Flight Price Prediction using Machine Learning

Problem Statement

Predict the ticket price for the flight using the Linear Regression Algorithm

Dataset

The data contains 12 variables and of which Price is the Target variable. The complete data dictionary can be found here.

 

Kindly download the data from here.

 

Tasks

  1. Hypothesis-based EDA:

  • Does the price vary with Airlines for the same source_city to destination_city?

  • How is the price affected when tickets are bought just 1 or 2 days before departure?

  • Does the ticket price change based on the departure time and arrival time?

  1. Check the distribution of the Price variable and remove outliers to create a new dataset.

  2. Build a Linear regression Model with all the features (m1), select only the top 5 features using the model coefficient, and rebuild the regression model (m2) again using Statsmodels.

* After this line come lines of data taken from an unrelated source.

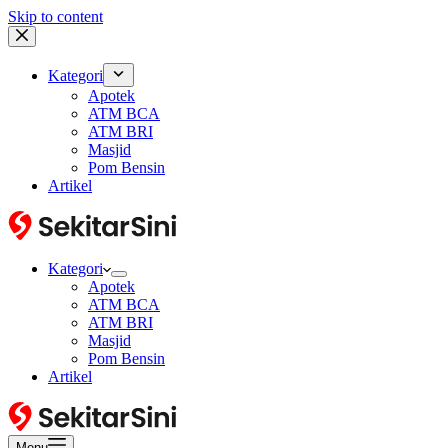
Skip to content
Kategori
Apotek
ATM BCA
ATM BRI
Masjid
Pom Bensin
Artikel
Kategori
Apotek
ATM BCA
ATM BRI
Masjid
Pom Bensin
Artikel
Menu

Observe if there are any differences between the two models in Adjusted-R2 and R2. 

  3. Build a Linear Regression model using Scikit learn and Statsmodels; compare the results

Analyze the impact of airlines, time of purchase, and departure/arrival time on ticket prices.

 

FAQs

Q1. Does the price vary with Airlines for the same source_city to destination_city?

Yes, the price can vary based on different airlines operating between the same source and destination cities.

 

Q2. How is the price affected when tickets are bought just 1 or 2 days before departure?

Typically, ticket prices tend to be higher when purchased closer to the departure date due to increased demand and limited availability.

 

Q3. Does the ticket price change based on the departure time and arrival time?

Yes, the departure time and arrival time can impact ticket prices, as certain time slots may be more popular or in higher demand, resulting in price fluctuations.